## YOUR TASK
The listing below contains a span that opens with the line containing "Greenlife Industry Australia is" and closes with the line containing "634 584 017". Return that span exactly.

## DATA RECORDS
- - - - -

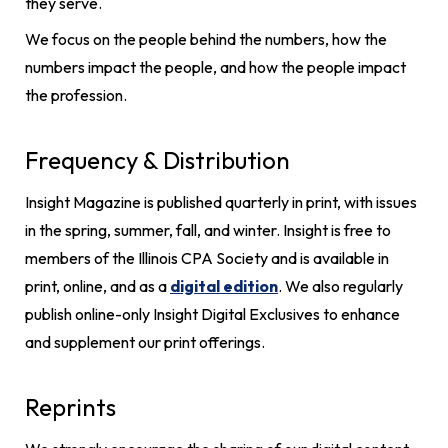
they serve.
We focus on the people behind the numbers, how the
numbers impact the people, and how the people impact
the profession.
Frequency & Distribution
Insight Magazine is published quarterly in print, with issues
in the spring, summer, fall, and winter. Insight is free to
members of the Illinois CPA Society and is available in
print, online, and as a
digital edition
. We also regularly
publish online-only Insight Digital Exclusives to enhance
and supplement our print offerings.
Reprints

- - - - -

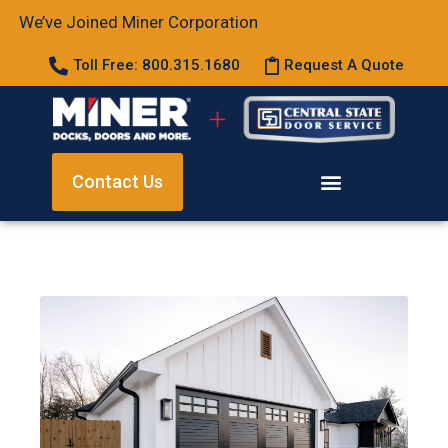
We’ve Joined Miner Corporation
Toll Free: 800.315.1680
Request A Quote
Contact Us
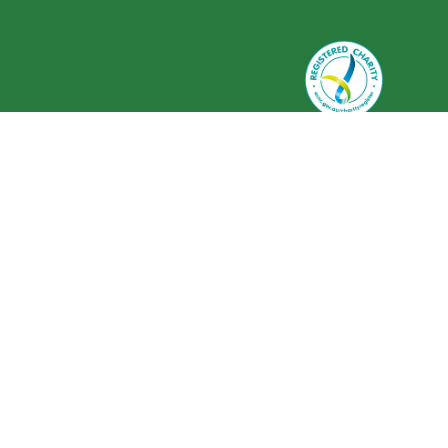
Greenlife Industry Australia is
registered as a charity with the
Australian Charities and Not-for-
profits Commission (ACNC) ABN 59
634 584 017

- - - - -

## RESULT
Greenlife Industry Australia is
registered as a charity with the
Australian Charities and Not-for-
profits Commission (ACNC) ABN 59
634 584 017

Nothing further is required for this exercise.